Hearing Is Believing

About Les Paul Guitars

The Les Paul Standard

While all late-’50s Les Paul Standards are coveted today, most aficionados consider the 1959 Les Paul the “Holy Grail” of ’Bursts, the most desirable of all electric guitars. The Les Paul had already evolved a long way over the course of the ’50s, but by 1959, with the arrival of wider frets that allowed smoother and more dramatic bends, the Les Paul Standard had evolved into the epitome of the world’s most revered electric guitar. The Les Paul Standard as we know it vanished from the catalog after 1960, with fewer than 2,000 examples of the Sunburst model having been produced in its three-year run.
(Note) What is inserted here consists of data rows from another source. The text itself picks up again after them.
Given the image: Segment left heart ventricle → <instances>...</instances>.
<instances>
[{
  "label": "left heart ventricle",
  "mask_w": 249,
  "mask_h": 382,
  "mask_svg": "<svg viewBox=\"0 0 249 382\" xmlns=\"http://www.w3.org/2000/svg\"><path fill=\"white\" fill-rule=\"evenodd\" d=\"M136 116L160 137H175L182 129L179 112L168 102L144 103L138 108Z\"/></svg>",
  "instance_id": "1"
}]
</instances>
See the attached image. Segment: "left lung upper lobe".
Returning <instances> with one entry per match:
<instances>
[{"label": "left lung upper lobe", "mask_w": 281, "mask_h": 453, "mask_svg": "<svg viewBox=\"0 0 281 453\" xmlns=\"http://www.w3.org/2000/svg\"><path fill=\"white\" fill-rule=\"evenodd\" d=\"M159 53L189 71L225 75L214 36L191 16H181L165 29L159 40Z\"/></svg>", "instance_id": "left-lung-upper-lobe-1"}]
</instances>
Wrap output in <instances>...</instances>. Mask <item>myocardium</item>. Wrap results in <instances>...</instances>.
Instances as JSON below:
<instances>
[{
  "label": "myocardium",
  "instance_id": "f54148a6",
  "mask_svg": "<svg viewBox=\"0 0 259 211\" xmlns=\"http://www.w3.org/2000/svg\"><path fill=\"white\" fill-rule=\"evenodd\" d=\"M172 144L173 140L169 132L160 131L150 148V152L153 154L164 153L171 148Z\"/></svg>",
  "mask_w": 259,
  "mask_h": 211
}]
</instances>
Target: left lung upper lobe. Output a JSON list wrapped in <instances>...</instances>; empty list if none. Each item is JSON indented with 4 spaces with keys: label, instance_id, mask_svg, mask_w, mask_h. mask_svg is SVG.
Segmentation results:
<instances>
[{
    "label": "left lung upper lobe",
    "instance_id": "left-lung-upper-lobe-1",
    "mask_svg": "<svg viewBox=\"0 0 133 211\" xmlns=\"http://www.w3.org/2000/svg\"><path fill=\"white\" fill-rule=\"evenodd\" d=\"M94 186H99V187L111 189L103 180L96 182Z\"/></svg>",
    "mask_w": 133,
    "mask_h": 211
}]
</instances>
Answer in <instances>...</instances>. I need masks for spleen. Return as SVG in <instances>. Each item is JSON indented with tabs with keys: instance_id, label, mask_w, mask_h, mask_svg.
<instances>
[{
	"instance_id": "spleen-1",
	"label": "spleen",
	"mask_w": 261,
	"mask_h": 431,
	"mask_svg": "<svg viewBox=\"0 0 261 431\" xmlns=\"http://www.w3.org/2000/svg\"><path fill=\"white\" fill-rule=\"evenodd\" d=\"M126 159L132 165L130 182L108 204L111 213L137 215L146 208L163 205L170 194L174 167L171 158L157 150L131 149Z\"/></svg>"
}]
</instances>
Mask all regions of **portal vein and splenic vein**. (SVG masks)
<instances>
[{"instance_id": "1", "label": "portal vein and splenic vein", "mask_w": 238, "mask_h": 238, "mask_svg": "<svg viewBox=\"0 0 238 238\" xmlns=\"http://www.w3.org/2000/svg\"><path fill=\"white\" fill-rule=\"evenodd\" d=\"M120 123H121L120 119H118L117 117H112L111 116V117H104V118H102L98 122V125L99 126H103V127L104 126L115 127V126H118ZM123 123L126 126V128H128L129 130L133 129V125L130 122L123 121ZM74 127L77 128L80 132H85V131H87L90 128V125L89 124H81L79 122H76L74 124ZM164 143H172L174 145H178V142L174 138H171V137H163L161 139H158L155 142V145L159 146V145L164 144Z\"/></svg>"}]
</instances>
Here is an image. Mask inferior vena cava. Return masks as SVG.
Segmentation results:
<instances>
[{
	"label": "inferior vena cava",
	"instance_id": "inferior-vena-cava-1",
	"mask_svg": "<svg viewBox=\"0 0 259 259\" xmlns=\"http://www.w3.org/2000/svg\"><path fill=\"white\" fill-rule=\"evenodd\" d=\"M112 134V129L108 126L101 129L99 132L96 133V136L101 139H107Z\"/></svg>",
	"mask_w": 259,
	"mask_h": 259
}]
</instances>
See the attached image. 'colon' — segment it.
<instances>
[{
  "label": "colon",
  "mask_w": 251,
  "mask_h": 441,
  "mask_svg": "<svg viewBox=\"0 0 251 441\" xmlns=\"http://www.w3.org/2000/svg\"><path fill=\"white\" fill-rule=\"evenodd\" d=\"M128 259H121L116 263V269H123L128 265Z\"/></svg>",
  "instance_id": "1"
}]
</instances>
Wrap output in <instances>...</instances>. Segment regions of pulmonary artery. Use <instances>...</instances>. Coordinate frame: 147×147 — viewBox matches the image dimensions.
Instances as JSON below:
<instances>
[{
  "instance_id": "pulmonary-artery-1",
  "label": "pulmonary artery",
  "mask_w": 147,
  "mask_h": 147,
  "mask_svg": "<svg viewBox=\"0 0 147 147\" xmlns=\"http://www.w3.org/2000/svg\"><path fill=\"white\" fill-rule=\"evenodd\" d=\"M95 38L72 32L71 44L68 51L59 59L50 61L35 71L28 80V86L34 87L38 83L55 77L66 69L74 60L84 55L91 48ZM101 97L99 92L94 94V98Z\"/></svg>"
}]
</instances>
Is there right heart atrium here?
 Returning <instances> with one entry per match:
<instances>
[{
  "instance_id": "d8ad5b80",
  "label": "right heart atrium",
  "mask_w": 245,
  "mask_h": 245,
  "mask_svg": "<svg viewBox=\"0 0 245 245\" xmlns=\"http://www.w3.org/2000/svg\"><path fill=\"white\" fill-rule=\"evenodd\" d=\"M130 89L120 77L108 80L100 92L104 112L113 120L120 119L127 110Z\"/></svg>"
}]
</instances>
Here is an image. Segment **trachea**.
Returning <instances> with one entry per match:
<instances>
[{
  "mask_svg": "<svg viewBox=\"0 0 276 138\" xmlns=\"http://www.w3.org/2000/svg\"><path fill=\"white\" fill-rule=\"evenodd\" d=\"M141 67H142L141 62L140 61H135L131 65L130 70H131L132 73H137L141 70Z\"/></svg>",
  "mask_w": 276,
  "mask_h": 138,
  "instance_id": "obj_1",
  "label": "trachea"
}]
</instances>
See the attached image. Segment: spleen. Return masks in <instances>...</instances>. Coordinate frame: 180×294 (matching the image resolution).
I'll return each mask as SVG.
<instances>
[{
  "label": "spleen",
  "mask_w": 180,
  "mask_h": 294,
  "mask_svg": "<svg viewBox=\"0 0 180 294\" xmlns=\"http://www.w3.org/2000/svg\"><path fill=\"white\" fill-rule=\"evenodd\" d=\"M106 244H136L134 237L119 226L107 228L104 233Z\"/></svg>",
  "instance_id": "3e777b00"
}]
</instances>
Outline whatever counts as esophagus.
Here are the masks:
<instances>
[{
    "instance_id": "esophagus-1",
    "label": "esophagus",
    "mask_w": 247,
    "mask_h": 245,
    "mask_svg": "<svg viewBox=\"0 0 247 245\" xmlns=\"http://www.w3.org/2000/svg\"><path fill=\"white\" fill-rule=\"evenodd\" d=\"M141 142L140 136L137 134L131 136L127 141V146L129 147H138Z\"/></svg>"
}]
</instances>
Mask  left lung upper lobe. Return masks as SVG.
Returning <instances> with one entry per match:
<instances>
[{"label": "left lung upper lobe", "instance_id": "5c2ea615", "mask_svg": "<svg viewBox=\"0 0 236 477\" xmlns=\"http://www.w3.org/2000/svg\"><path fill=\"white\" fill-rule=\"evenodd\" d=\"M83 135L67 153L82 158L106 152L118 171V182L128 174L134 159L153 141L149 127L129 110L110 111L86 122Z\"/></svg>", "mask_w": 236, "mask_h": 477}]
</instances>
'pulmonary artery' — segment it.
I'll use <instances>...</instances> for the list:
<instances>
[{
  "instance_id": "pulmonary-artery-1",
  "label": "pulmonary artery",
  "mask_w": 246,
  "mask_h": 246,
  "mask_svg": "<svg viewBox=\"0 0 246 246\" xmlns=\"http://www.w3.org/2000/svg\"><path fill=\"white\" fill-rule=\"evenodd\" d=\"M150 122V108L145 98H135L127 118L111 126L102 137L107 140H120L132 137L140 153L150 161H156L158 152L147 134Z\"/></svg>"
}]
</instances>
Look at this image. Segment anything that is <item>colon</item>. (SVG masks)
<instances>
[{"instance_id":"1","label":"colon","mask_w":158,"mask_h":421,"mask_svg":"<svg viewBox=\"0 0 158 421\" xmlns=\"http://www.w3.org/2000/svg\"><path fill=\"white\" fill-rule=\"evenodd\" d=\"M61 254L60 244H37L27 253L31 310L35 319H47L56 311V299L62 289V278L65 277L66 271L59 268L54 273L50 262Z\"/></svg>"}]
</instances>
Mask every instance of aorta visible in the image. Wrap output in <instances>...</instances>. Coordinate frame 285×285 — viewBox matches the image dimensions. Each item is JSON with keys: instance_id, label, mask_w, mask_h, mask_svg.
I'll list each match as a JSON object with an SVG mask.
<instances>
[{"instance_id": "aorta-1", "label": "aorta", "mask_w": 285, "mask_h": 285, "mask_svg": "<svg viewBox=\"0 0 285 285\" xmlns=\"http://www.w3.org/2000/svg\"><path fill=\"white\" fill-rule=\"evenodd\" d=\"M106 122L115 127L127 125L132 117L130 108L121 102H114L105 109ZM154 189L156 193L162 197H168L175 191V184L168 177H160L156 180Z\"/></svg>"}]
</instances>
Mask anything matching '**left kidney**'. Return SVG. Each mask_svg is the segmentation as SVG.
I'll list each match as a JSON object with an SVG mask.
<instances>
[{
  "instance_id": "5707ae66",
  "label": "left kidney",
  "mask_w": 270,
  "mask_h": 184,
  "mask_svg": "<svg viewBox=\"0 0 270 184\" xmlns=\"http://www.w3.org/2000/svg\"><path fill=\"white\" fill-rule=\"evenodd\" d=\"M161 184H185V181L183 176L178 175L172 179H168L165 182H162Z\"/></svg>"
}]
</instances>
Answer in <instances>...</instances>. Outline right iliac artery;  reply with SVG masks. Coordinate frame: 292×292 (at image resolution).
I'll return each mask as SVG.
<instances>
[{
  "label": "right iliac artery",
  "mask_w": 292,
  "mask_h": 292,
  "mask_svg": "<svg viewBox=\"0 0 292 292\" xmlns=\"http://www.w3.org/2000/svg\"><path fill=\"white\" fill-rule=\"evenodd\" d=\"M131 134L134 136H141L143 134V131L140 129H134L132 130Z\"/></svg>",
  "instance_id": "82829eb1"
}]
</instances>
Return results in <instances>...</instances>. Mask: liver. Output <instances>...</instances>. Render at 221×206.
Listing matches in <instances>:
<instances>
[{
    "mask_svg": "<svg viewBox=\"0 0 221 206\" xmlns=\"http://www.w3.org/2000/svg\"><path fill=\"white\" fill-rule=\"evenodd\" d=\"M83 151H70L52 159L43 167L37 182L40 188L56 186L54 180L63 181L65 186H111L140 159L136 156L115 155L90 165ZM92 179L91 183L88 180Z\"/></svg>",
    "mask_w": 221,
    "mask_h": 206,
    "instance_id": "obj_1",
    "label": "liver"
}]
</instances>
To commemorate the 50th anniversary of this archetypal model, Epiphone introduces the Limited Edition 1959 Les Paul Standard, a tribute both to the legendary Gibson solidbody, and to Les Paul the man, who would visit the Epiphone company in New York back in the 1940s to work on his famous prototype of the solidbody electric guitar, the “Log.”

The Les Paul Sound

To capture the work of all this classic tonewood, a pair of US-made BurstBucker™ pickups, the most accurate renditions of the original PAF that Gibson has ever made, translate all this warmth and woody resonance into a sweet, vocal electric tone, via high-quality electronics such as a Switchcraft™ toggle switch and Mallory 150™ tone capacitors. Made just like the originals, with unpolished alnico II magnets and non-potted coils, these pickups include the unevenly wound coils that were a part of the magic of original PAFs, a result of the lack of automatic shutoffs on Gibson's winding machines in the late 1950s. Seth Lover, who invented the humbucker, always said they wound the bobbins "until they were full." When two coils in a pickup have a different number of turns, that variation puts a little "edge" or "bite" on the classic humbucker sound. That's the sound BurstBuckers replicate. The neck pickup is a Burstbucker-2 and is wound in the range of Gibson's '57 Classic. The bridge pickup is a Burstbucker-3 and is slightly over-wound with a hotter output that works well in combination with the BB-2 in the neck. One listen and you’ll think you have a 1959 in your hands!